In her rearview mirror she saw the black sedan zip past as she made the corner and drove parallel with him, but she didn’t let up. She would only have a few minutes before he discovered she’d given him the slip.
Gearing down into Second, Grace turned at the fifth house on the right and shot past the unfinished garage and onto the worn path that led across a field and onto her street.
Hope stirred inside of her, but it was quickly dashed when she spotted a set of car lights coming around the corner on the north end of the street.
Silently she prayed the dust rolling out behind her would settle before he could pick up her trail.
Focused on the last hundred feet, she nosed the car in between the first couple of condo units and drove out onto the paved street. Turning sharply to the right she reached up and hit her garage-door opener before gearing down to a crawl and slipping inside. Only then did she apply the brakes and hit the close button. She didn’t take a deep breath until she heard the overhead door lock in place behind her.
“Where’s the light, Mommy?” Caleb’s tiny voice sliced through the fear holding her in place. She released her seat belt and turned toward him.
“In a minute, I’ll turn it on. Can you hold on?” She reached out and touched her son’s leg to reassure him. She wasn’t sure how determined the maniac following her was, but even a hint of light could alert him to their location inside of the garage.
“Yeah.”
“Good boy.” She patted his leg and listened to him start up his toy-truck sounds again.
Above the rumbling, she listened, but it was the brief flash of light outside in the street that made every muscle in her body tense.
Had he discovered where they lived? Fear slid down her spine and spilled into her body. Rodney Marshall had vowed to kill her for what she’d done. She didn’t doubt that he would, if he got the chance.
Chilled to the bone, Grace shuddered and shoved her hands into the pockets of her sweater, where she came in contact with the business card Nick Cavanaugh had given her at the café a week ago. She closed her fingers around it and slowly pulled it out of its hiding place.
Maybe there was hope after all.
WHAT THE…? NICK HELD his position, curiosity welding him to the spot. He’d parked his pickup on Grace’s street of identical condo units, one after another, until they all looked the same. He’d seen her car roll past him without the headlights on, then slow and disappear into the open garage compartment of her condo unit.
The door had instantly come down, moments before he spotted lights in his side mirror.

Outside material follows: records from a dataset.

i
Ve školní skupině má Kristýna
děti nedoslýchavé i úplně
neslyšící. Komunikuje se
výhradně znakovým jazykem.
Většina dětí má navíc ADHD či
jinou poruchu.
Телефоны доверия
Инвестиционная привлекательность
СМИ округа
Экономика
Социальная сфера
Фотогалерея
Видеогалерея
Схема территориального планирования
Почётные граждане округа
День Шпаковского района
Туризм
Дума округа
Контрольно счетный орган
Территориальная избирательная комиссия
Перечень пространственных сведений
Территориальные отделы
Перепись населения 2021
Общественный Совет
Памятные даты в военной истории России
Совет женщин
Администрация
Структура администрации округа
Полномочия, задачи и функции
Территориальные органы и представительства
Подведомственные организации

Caution welled inside of him as the black sedan crept past his location, braking every so often, before driving forward again. The same black car with Montana plates he’d seen a week ago on Main Street, the day of the purse-snatching ruse.

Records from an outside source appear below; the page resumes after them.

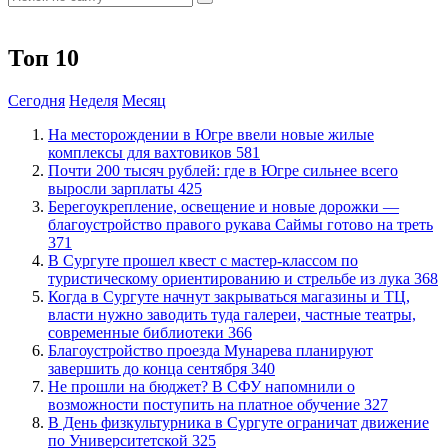
Топ 10
Сегодня
Неделя
Месяц
​На месторождении в Югре ввели новые жилые
комплексы для вахтовиков
581
​Почти 200 тысяч рублей: где в Югре сильнее всего
выросли зарплаты
425
Берегоукрепление, освещение и новые дорожки —
благоустройство правого рукава Саймы готово на треть
371
В Сургуте прошел квест с мастер-классом по
туристическому ориентированию и стрельбе из лука
368
​Когда в Сургуте начнут закрываться магазины и ТЦ,
власти нужно заводить туда галереи, частные театры,
современные библиотеки
366
Благоустройство проезда Мунарева планируют
завершить до конца сентября
340
Не прошли на бюджет? В СФУ напомнили о
возможности поступить на платное обучение
327
​В День физкультурника в Сургуте ограничат движение
по Университетской
325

Nick picked up the notepad he kept on the seat in the truck and jotted down the license-plate number. If he’d doubted it before, he didn’t doubt it anymore.

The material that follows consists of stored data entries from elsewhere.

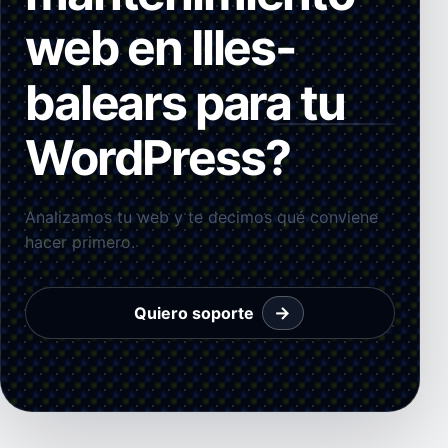
web en Illes-
balears para tu
WordPress?
Analizamos tu web y te decimos qué conviene
hacer primero.
→
Quiero soporte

Grace Marshall was being followed. And she knew it, judging by the practiced evasive move he’d just witnessed.
The car coasted past her house without stopping, flipped a U-turn in the cul-de-sac several blocks ahead and came back for a second pass.
Reaching down, Nick flipped on his lights and caught the driver in the face with his high beams. Just before he dimmed them, he got a good look at the man behind the wheel. White male, mid-to-late thirties, dark brown hair. He stored the description in his memory as he turned the key and fired the engine.